En 1961, il se voit offrir un poste éditorial chez Pantheon Books, la maison de son père, entretemps rachetée par Random House. Considérant les livres comme des « substituts de bulletins de vote », il y publie des « antimanuels » rédigés par des dissidents, qui ont beaucoup de succès auprès des étudiants, des livres d’antipsychiatrie, des ouvrages de E. P. Thompson, Chomsky, Studs Terkel et des traductions de Foucault (Histoire de la folie), Sartre, Beauvoir, Duras, Duby. Engagé contre la guerre du Vietnam, il a créé en 1968, avec des confrères, l’organisation « Publishers for Peace ». Cependant, Pantheon est bientôt victime des processus de rationalisation et de concentration qui marquent l’ère néolibérale. À la fin des années 1980, Samuel Irving Newhouse, qui a racheté Random House en 1980, place à la tête du groupe un banquier conservateur, Alberto Vitale, lequel goûte peu le catalogue progressiste de la maison. Qui est Claude Simon, demande-t-il ? En 1990, Pantheon est déclarée non rentable par le conglomérat, ce qui suscite une vaste manifestation pour sa sauvegarde. La démission collective de nombre d’éditeurs, dont André Schiffrin, est une première dans cet univers.
Schiffrin décide alors de se lancer dans une nouvelle expérience éditoriale en fondant The New Press, maison à but non lucratif, qui publie des essais politiques et des travaux de recherche critiques à destination d’un public dépassant le monde académique. Visant à incarner la « diversité », elle réunit, de façon atypique dans l’édition états-unienne, une équipe multiethnique – une des grandes fiertés de son fondateur – et fait des publications ciblées en direction des minorités. André Schiffrin prend alors aussi la plume pour dénoncer l’emprise croissante des logiques commerciales sur la production des livres et la « censure par le marché ». Son livre L’Édition sans éditeurs, paru en 1999, a un grand retentissement en France, à un moment où le processus de fusions-acquisitions s’intensifie. À travers l’expérience de Pantheon, il analyse les mécanismes et les conséquences de ce processus de rationalisation. Suite du premier, Le Contrôle de la parole offre, en 2005, une radiographie des transformations survenues depuis la fin des années 1990 en France (avec l’affaire Vivendi et le rachat du Seuil par La Martinière), en Angleterre et aux États-Unis. L’Argent et les Mots, publié en 2010, propose une réflexion sur les effets des évolutions technologiques sur le cinéma, le livre et la presse.

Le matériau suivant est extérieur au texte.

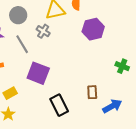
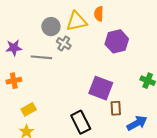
gray circle: (18, 15) -> (51, 27), moved
gray line: (22, 44) -> (41, 57), turned -54
purple square: (38, 73) -> (101, 88), moved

Et il préparait logiquement un livre sur Amazon, dont sa mort nous prive à jamais.
Éditeur exemplaire, qui a servi de modèle à toute une jeune génération, intellectuel critique à la plume acérée, orateur qui subjuguait son auditoire par la clarté d’un raisonnement implacable, André Schiffrin nous laisse un témoignage impitoyable sur nos sociétés et l’image d’une haute exigence intellectuelle au service de l’autonomie de la pensée.